From the entries, copy every line that carries the string "Application".

Records from a collection:
┏━━

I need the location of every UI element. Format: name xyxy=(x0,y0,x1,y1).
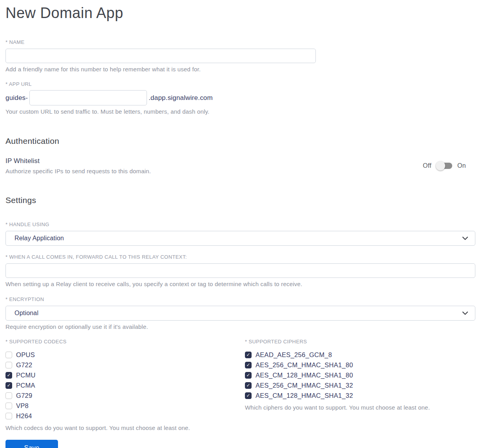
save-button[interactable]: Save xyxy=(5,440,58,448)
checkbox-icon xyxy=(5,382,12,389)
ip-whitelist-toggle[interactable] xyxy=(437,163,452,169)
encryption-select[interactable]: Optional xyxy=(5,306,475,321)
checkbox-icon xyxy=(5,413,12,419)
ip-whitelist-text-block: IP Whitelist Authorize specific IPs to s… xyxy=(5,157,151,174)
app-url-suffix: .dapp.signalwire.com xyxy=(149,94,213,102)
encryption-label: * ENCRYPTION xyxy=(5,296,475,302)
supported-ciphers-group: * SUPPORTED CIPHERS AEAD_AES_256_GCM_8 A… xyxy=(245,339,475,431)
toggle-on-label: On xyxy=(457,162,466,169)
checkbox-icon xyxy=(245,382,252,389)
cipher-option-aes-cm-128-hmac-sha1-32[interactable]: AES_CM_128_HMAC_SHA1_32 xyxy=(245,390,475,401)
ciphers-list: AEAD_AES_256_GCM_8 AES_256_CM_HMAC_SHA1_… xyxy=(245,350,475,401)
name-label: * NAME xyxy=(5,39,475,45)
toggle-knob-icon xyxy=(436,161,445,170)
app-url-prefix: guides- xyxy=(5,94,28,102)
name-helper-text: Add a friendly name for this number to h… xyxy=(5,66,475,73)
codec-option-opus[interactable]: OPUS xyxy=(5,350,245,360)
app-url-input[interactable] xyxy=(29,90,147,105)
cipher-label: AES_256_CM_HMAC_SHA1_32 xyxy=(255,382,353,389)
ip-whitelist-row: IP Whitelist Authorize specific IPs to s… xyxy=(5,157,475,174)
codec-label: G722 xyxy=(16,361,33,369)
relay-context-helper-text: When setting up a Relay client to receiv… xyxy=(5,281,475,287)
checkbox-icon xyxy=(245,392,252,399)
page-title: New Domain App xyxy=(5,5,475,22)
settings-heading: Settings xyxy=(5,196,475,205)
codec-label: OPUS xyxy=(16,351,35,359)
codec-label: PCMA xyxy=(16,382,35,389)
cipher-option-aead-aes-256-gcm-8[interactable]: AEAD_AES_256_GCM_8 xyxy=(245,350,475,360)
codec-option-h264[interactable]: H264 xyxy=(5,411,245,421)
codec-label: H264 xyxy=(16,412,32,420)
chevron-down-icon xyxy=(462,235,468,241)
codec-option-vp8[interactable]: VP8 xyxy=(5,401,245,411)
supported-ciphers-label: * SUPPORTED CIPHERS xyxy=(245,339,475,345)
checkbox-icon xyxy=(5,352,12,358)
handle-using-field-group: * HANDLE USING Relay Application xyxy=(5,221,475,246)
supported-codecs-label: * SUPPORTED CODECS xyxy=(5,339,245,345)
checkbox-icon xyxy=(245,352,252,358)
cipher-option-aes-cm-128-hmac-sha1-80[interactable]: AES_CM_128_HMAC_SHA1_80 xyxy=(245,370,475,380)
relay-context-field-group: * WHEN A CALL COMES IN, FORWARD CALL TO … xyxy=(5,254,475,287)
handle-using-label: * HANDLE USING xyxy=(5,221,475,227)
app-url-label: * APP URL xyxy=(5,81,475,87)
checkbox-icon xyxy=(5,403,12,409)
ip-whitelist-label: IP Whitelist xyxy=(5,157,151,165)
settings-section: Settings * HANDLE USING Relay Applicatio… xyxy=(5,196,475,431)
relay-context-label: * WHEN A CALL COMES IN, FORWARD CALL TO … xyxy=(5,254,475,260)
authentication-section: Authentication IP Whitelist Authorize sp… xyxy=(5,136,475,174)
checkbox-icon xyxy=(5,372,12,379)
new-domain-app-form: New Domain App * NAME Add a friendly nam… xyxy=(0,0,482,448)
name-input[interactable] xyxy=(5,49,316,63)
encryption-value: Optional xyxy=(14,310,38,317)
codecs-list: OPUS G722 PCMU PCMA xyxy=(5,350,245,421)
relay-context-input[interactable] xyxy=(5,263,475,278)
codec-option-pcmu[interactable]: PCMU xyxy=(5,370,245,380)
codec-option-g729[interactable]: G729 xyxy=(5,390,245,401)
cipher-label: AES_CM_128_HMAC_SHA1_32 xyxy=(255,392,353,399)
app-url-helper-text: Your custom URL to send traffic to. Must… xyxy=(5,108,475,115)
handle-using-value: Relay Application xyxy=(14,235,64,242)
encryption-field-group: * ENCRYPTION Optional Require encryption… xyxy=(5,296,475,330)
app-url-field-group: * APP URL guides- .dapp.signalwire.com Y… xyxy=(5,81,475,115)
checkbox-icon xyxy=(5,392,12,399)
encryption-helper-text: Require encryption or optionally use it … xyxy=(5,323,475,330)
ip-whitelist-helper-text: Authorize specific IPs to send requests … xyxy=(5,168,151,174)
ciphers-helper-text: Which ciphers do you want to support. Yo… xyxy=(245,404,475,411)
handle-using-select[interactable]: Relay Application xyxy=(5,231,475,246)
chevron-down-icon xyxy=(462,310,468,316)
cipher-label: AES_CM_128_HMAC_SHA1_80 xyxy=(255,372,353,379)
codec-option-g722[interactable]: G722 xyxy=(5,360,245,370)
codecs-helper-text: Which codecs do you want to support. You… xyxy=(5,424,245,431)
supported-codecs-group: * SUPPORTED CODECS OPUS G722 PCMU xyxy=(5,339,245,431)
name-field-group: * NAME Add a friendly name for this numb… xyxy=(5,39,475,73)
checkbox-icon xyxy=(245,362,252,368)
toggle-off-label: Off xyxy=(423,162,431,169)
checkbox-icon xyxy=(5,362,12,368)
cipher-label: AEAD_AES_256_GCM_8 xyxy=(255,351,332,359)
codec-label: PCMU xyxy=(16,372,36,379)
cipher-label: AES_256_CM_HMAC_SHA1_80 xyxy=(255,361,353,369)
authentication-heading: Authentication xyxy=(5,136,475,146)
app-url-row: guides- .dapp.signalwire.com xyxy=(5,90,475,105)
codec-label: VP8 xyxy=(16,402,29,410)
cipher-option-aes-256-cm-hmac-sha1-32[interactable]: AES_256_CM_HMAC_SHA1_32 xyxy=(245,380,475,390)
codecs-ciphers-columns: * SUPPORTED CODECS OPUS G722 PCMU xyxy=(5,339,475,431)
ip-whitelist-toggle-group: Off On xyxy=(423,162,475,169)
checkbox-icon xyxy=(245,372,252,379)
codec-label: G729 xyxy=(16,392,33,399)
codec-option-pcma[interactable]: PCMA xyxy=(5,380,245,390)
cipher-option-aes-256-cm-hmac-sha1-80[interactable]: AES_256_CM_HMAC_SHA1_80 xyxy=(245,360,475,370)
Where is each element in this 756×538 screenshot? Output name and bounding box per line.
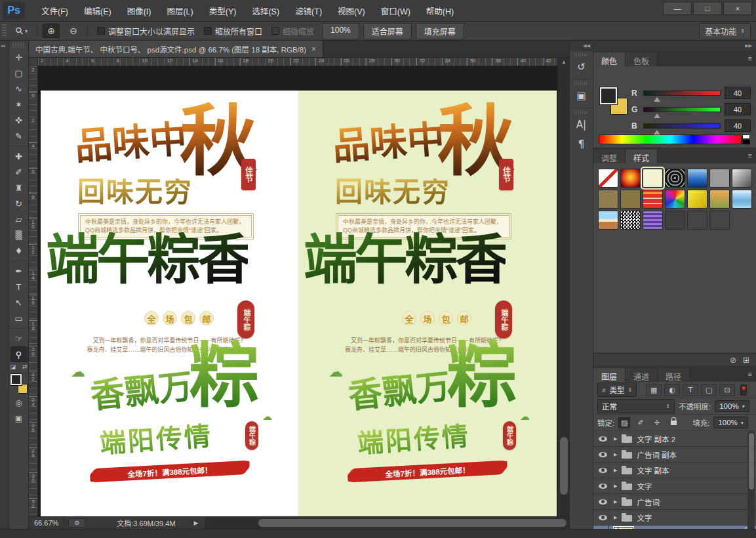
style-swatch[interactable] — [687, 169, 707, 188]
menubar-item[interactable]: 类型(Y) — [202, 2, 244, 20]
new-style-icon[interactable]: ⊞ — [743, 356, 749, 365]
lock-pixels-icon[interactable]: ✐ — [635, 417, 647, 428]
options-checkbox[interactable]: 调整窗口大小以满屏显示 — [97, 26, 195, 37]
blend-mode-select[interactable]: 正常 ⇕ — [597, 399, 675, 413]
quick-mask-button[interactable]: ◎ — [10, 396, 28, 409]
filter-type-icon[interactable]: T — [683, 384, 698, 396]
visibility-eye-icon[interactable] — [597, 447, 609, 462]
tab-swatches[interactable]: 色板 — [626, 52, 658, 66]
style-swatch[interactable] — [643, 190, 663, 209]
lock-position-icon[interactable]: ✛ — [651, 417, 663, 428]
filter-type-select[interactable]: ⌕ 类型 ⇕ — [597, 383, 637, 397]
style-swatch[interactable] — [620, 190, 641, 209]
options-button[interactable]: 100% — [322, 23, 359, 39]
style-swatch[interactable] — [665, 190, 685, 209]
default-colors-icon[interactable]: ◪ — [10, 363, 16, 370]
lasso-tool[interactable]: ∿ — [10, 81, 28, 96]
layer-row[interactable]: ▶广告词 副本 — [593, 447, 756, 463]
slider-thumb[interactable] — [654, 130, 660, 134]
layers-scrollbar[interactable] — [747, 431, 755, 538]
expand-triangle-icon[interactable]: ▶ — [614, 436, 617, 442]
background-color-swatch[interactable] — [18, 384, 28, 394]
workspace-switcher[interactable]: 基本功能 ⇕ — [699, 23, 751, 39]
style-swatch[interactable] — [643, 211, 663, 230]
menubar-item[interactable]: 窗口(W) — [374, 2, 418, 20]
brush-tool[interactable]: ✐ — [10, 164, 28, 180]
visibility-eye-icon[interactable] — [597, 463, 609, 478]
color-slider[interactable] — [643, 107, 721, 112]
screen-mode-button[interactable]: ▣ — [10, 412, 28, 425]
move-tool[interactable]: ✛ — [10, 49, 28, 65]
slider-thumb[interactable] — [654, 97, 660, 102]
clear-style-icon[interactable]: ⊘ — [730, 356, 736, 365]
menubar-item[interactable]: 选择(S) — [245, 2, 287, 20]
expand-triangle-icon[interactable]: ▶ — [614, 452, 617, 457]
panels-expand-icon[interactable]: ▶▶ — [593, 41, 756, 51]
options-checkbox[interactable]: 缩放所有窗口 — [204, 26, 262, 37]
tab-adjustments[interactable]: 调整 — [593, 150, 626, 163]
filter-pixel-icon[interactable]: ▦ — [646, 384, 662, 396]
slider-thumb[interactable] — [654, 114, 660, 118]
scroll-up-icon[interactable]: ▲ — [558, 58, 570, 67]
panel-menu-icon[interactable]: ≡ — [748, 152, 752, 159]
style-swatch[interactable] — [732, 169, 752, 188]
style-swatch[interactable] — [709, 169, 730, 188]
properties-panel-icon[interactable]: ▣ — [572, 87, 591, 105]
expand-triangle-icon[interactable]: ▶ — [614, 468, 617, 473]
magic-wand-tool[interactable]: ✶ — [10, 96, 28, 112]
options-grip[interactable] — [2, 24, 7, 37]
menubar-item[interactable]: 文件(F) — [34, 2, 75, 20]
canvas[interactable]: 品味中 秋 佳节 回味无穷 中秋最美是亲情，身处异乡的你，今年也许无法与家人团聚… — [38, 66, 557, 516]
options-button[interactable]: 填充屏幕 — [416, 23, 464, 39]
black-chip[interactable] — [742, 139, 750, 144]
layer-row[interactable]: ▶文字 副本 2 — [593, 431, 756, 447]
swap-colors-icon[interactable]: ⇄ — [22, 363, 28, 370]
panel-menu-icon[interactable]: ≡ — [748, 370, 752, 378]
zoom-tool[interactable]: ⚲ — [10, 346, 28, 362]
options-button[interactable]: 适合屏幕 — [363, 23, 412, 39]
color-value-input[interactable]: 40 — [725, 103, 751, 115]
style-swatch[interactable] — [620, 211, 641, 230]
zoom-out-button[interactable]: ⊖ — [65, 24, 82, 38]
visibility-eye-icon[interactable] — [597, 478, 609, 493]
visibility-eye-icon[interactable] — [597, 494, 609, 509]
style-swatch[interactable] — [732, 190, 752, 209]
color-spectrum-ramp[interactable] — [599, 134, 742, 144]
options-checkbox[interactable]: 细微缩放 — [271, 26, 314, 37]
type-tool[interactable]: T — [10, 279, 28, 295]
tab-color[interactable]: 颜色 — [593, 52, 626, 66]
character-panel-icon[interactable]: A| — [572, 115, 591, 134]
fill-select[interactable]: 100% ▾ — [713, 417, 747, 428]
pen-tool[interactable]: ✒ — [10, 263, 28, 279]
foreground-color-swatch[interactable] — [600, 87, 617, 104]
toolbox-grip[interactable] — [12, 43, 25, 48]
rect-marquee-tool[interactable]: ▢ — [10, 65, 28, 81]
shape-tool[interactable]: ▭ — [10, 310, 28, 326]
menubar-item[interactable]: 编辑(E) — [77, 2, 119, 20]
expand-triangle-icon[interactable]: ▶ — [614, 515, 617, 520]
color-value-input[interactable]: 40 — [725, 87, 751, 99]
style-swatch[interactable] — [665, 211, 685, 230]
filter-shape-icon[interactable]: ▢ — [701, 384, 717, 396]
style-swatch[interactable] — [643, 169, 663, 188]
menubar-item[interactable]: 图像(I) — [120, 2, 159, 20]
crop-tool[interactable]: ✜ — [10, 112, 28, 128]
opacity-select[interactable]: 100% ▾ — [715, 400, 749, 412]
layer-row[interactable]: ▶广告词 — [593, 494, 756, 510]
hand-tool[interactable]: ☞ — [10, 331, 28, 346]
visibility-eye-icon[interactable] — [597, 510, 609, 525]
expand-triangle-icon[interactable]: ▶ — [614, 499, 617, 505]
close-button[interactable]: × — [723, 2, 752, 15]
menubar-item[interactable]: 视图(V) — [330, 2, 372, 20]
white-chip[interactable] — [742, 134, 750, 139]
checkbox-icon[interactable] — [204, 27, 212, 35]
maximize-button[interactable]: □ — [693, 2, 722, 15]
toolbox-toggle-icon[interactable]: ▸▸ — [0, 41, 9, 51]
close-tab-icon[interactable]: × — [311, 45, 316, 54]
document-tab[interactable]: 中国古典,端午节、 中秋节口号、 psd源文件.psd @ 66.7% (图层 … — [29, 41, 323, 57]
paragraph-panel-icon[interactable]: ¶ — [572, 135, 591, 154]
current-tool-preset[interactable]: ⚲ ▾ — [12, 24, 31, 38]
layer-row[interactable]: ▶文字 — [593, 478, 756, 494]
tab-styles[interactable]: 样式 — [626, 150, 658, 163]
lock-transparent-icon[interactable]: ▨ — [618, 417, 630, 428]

┗━━

* [Answer to the exercise]
handle-using-field-group: * HANDLE USING Relay Application xyxy=(5,221,475,246)
handle-using-value: Relay Application xyxy=(14,235,64,242)
handle-using-select[interactable]: Relay Application xyxy=(5,231,475,246)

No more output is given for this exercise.